What if we find a lot of inventory errors when we first start cycle counting? Finding discrepancies, especially at the beginning, is actually a sign that the process is working. It’s completely normal and expected. The goal isn’t to achieve perfection on day one, but to uncover the hidden issues that were already affecting your business. Treat each error as an opportunity to investigate and strengthen your workflow. Over time, as you resolve the root causes, you’ll see the number and size of these discrepancies decrease significantly.

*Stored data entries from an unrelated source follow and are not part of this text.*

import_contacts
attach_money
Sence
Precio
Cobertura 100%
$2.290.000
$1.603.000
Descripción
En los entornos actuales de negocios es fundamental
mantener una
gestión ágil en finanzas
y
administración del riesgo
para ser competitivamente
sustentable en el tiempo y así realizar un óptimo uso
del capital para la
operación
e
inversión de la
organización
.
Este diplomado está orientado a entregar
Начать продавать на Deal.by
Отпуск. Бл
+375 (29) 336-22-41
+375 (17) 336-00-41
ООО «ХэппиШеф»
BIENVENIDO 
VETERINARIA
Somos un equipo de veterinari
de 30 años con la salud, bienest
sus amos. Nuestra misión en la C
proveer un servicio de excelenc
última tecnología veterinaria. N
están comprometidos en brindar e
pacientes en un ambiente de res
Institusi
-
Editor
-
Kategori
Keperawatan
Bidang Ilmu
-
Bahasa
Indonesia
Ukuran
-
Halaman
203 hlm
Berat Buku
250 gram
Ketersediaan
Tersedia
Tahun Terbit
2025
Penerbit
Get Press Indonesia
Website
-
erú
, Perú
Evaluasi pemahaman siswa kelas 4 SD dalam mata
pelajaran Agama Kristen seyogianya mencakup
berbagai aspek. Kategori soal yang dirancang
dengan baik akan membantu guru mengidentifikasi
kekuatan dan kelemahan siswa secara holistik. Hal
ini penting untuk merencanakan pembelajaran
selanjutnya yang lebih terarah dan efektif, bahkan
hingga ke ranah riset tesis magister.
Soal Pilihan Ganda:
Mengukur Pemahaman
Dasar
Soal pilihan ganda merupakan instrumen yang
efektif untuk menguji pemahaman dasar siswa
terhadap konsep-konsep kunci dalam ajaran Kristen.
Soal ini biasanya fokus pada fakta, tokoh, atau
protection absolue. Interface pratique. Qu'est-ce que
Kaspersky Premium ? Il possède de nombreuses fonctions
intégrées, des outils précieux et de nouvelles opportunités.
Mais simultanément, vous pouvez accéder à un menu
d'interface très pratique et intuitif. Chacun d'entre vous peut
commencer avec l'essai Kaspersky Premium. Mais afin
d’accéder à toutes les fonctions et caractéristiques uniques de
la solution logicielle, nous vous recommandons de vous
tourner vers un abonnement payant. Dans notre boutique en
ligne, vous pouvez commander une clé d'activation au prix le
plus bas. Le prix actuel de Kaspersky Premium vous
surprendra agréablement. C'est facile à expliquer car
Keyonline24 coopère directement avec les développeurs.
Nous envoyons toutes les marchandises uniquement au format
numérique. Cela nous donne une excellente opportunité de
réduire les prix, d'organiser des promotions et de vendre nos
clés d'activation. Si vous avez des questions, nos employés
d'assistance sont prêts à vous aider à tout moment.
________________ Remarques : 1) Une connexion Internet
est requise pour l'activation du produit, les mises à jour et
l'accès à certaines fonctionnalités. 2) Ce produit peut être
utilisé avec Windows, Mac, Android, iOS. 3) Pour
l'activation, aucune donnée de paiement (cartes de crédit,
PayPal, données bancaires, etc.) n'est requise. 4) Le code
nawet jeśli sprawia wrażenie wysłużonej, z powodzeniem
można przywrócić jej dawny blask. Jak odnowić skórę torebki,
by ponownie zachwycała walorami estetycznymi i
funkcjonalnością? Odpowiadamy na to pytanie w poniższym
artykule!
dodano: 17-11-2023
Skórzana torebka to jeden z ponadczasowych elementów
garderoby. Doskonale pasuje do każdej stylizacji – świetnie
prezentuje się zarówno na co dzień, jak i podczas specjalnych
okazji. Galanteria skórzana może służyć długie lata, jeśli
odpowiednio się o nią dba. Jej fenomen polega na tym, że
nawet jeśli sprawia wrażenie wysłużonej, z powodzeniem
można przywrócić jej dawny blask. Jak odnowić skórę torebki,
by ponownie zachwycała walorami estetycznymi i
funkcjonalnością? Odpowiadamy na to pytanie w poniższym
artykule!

Why is a specialized pharmaceutical ERP better for this than a generic inventory system? A generic system can count items, but it doesn’t understand the specific complexities of the pharmaceutical industry. A purpose-built ERP is designed to manage NDCs, track lot numbers, handle DSCSA compliance, and manage expiration dates from the ground up. This integration means your cycle count data is automatically connected to your compliance reporting and financial records, creating a single, reliable source of information that a generic solution simply can’t replicate.

My team is used to the old way of doing things. How can I get them on board? The key is to frame the change around how it makes their jobs easier and more impactful. Explain that cycle counting eliminates the stressful, all-hands-on-deck annual count. Show them how using tools like barcode scanners reduces tedious manual entry and mistakes. When they understand that the goal is to work smarter, not harder, and that their accuracy directly contributes to patient safety and business health, they are much more likely to embrace the new process.